- Born: 22 February 2007 (age 19) Klin, Russia
- Height: 6 ft 2 in (188 cm)
- Weight: 176 lb (80 kg; 12 st 8 lb)
- Position: Right wing
- Shoots: Left
- KHL team: Salavat Yulaev Ufa
- NHL draft: 34th overall, 2025 Montreal Canadiens

= Alexander Zharovsky =

Russian ice hockey player

Alexander Sergeevich Zharovsky (Александр Сергеевич Жаровский; born 22 February 2007) is a Russian professional ice hockey player who is a right winger for Salavat Yulaev Ufa of the Kontinental Hockey League (KHL).
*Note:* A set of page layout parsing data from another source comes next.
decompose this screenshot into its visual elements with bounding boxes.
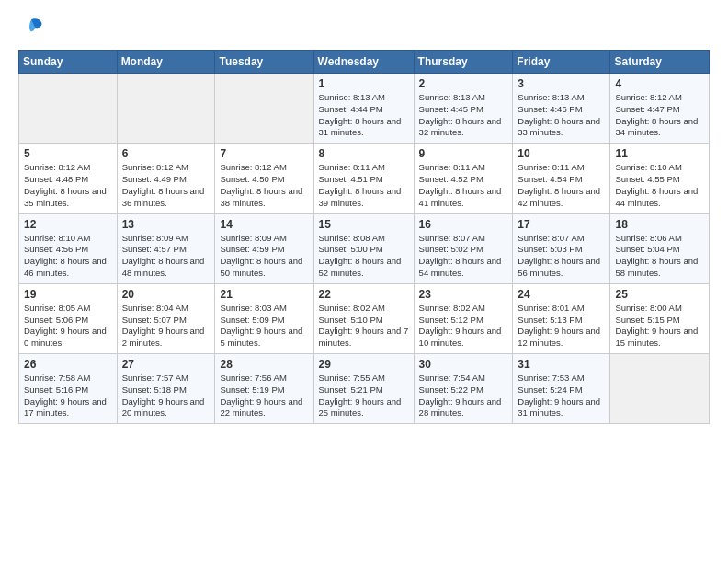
day-number: 16: [419, 218, 508, 231]
cell-content: Sunrise: 8:11 AMSunset: 4:51 PMDaylight:…: [319, 162, 409, 209]
calendar-cell: 7Sunrise: 8:12 AMSunset: 4:50 PMDaylight…: [215, 144, 313, 213]
cell-content: Sunrise: 8:09 AMSunset: 4:59 PMDaylight:…: [220, 233, 308, 280]
calendar-cell: 17Sunrise: 8:07 AMSunset: 5:03 PMDayligh…: [513, 213, 610, 283]
day-header-saturday: Saturday: [610, 51, 710, 74]
day-number: 2: [419, 77, 508, 90]
calendar-cell: 18Sunrise: 8:06 AMSunset: 5:04 PMDayligh…: [610, 213, 710, 283]
cell-content: Sunrise: 7:56 AMSunset: 5:19 PMDaylight:…: [220, 373, 308, 419]
calendar-cell: 26Sunrise: 7:58 AMSunset: 5:16 PMDayligh…: [19, 354, 118, 424]
cell-content: Sunrise: 8:09 AMSunset: 4:57 PMDaylight:…: [122, 233, 210, 280]
day-header-monday: Monday: [117, 51, 215, 74]
day-number: 10: [518, 147, 605, 160]
day-number: 11: [615, 147, 704, 160]
day-number: 23: [419, 288, 508, 301]
day-number: 28: [220, 358, 308, 371]
day-number: 29: [319, 358, 409, 371]
day-header-tuesday: Tuesday: [215, 51, 313, 74]
calendar-cell: 1Sunrise: 8:13 AMSunset: 4:44 PMDaylight…: [313, 74, 414, 144]
calendar-cell: 29Sunrise: 7:55 AMSunset: 5:21 PMDayligh…: [313, 354, 414, 424]
day-number: 26: [24, 358, 112, 371]
day-number: 30: [419, 358, 508, 371]
cell-content: Sunrise: 8:03 AMSunset: 5:09 PMDaylight:…: [220, 303, 308, 350]
week-row-4: 26Sunrise: 7:58 AMSunset: 5:16 PMDayligh…: [19, 354, 710, 424]
calendar-cell: 16Sunrise: 8:07 AMSunset: 5:02 PMDayligh…: [414, 213, 513, 283]
calendar-cell: 11Sunrise: 8:10 AMSunset: 4:55 PMDayligh…: [610, 144, 710, 213]
calendar-cell: 4Sunrise: 8:12 AMSunset: 4:47 PMDaylight…: [610, 74, 710, 144]
calendar-cell: 14Sunrise: 8:09 AMSunset: 4:59 PMDayligh…: [215, 213, 313, 283]
header: [18, 15, 710, 40]
cell-content: Sunrise: 8:04 AMSunset: 5:07 PMDaylight:…: [122, 303, 210, 350]
cell-content: Sunrise: 8:13 AMSunset: 4:44 PMDaylight:…: [319, 92, 409, 139]
cell-content: Sunrise: 8:05 AMSunset: 5:06 PMDaylight:…: [24, 303, 112, 350]
calendar-cell: 23Sunrise: 8:02 AMSunset: 5:12 PMDayligh…: [414, 283, 513, 353]
cell-content: Sunrise: 8:12 AMSunset: 4:47 PMDaylight:…: [615, 92, 704, 139]
calendar-cell: 12Sunrise: 8:10 AMSunset: 4:56 PMDayligh…: [19, 213, 118, 283]
day-number: 4: [615, 77, 704, 90]
cell-content: Sunrise: 7:57 AMSunset: 5:18 PMDaylight:…: [122, 373, 210, 419]
day-number: 13: [122, 218, 210, 231]
day-number: 25: [615, 288, 704, 301]
cell-content: Sunrise: 8:12 AMSunset: 4:50 PMDaylight:…: [220, 162, 308, 209]
calendar-cell: 20Sunrise: 8:04 AMSunset: 5:07 PMDayligh…: [117, 283, 215, 353]
cell-content: Sunrise: 8:12 AMSunset: 4:48 PMDaylight:…: [24, 162, 112, 209]
cell-content: Sunrise: 8:13 AMSunset: 4:46 PMDaylight:…: [518, 92, 605, 139]
cell-content: Sunrise: 7:58 AMSunset: 5:16 PMDaylight:…: [24, 373, 112, 419]
calendar-cell: 8Sunrise: 8:11 AMSunset: 4:51 PMDaylight…: [313, 144, 414, 213]
day-number: 14: [220, 218, 308, 231]
day-number: 12: [24, 218, 112, 231]
page: SundayMondayTuesdayWednesdayThursdayFrid…: [0, 0, 728, 563]
logo: [18, 15, 48, 40]
day-number: 9: [419, 147, 508, 160]
cell-content: Sunrise: 7:54 AMSunset: 5:22 PMDaylight:…: [419, 373, 508, 419]
cell-content: Sunrise: 8:07 AMSunset: 5:02 PMDaylight:…: [419, 233, 508, 280]
calendar-cell: 5Sunrise: 8:12 AMSunset: 4:48 PMDaylight…: [19, 144, 118, 213]
day-number: 21: [220, 288, 308, 301]
day-number: 31: [518, 358, 605, 371]
cell-content: Sunrise: 8:10 AMSunset: 4:56 PMDaylight:…: [24, 233, 112, 280]
day-number: 19: [24, 288, 112, 301]
calendar-header-row: SundayMondayTuesdayWednesdayThursdayFrid…: [19, 51, 710, 74]
calendar-cell: [215, 74, 313, 144]
calendar-cell: 25Sunrise: 8:00 AMSunset: 5:15 PMDayligh…: [610, 283, 710, 353]
week-row-1: 5Sunrise: 8:12 AMSunset: 4:48 PMDaylight…: [19, 144, 710, 213]
day-number: 3: [518, 77, 605, 90]
cell-content: Sunrise: 8:08 AMSunset: 5:00 PMDaylight:…: [319, 233, 409, 280]
cell-content: Sunrise: 7:53 AMSunset: 5:24 PMDaylight:…: [518, 373, 605, 419]
calendar-cell: 19Sunrise: 8:05 AMSunset: 5:06 PMDayligh…: [19, 283, 118, 353]
calendar-cell: 24Sunrise: 8:01 AMSunset: 5:13 PMDayligh…: [513, 283, 610, 353]
day-number: 22: [319, 288, 409, 301]
day-number: 24: [518, 288, 605, 301]
calendar-cell: 6Sunrise: 8:12 AMSunset: 4:49 PMDaylight…: [117, 144, 215, 213]
calendar-cell: 21Sunrise: 8:03 AMSunset: 5:09 PMDayligh…: [215, 283, 313, 353]
calendar: SundayMondayTuesdayWednesdayThursdayFrid…: [18, 50, 710, 424]
day-number: 1: [319, 77, 409, 90]
week-row-2: 12Sunrise: 8:10 AMSunset: 4:56 PMDayligh…: [19, 213, 710, 283]
cell-content: Sunrise: 8:12 AMSunset: 4:49 PMDaylight:…: [122, 162, 210, 209]
cell-content: Sunrise: 8:02 AMSunset: 5:12 PMDaylight:…: [419, 303, 508, 350]
cell-content: Sunrise: 8:11 AMSunset: 4:54 PMDaylight:…: [518, 162, 605, 209]
calendar-cell: 10Sunrise: 8:11 AMSunset: 4:54 PMDayligh…: [513, 144, 610, 213]
day-header-sunday: Sunday: [19, 51, 118, 74]
cell-content: Sunrise: 8:00 AMSunset: 5:15 PMDaylight:…: [615, 303, 704, 350]
week-row-3: 19Sunrise: 8:05 AMSunset: 5:06 PMDayligh…: [19, 283, 710, 353]
day-number: 20: [122, 288, 210, 301]
cell-content: Sunrise: 8:13 AMSunset: 4:45 PMDaylight:…: [419, 92, 508, 139]
calendar-cell: [610, 354, 710, 424]
cell-content: Sunrise: 8:07 AMSunset: 5:03 PMDaylight:…: [518, 233, 605, 280]
day-number: 27: [122, 358, 210, 371]
calendar-cell: 13Sunrise: 8:09 AMSunset: 4:57 PMDayligh…: [117, 213, 215, 283]
day-header-thursday: Thursday: [414, 51, 513, 74]
day-number: 18: [615, 218, 704, 231]
cell-content: Sunrise: 8:01 AMSunset: 5:13 PMDaylight:…: [518, 303, 605, 350]
calendar-cell: [19, 74, 118, 144]
cell-content: Sunrise: 8:02 AMSunset: 5:10 PMDaylight:…: [319, 303, 409, 350]
day-number: 7: [220, 147, 308, 160]
calendar-cell: 22Sunrise: 8:02 AMSunset: 5:10 PMDayligh…: [313, 283, 414, 353]
day-number: 8: [319, 147, 409, 160]
calendar-cell: [117, 74, 215, 144]
calendar-cell: 28Sunrise: 7:56 AMSunset: 5:19 PMDayligh…: [215, 354, 313, 424]
calendar-cell: 27Sunrise: 7:57 AMSunset: 5:18 PMDayligh…: [117, 354, 215, 424]
cell-content: Sunrise: 8:11 AMSunset: 4:52 PMDaylight:…: [419, 162, 508, 209]
day-number: 6: [122, 147, 210, 160]
day-number: 5: [24, 147, 112, 160]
He was selected in the second round, 34th overall, by the Montreal Canadiens in the 2025 NHL entry draft.

==Playing career==
===Russia===
During the course of the 2024–25 Junior Hockey League (MHL) season, Zharovsky played for Tolpar Ufa where he finished as their top scorer and was named as the MHL's Best Rookie. He then made his Kontinental Hockey League (KHL) debut with Salavat Yulaev Ufa amidst the Gagarin Cup playoffs on 21 April 2025. That June, Zharovsky was selected 34th overall in the 2025 NHL entry draft by the Montreal Canadiens.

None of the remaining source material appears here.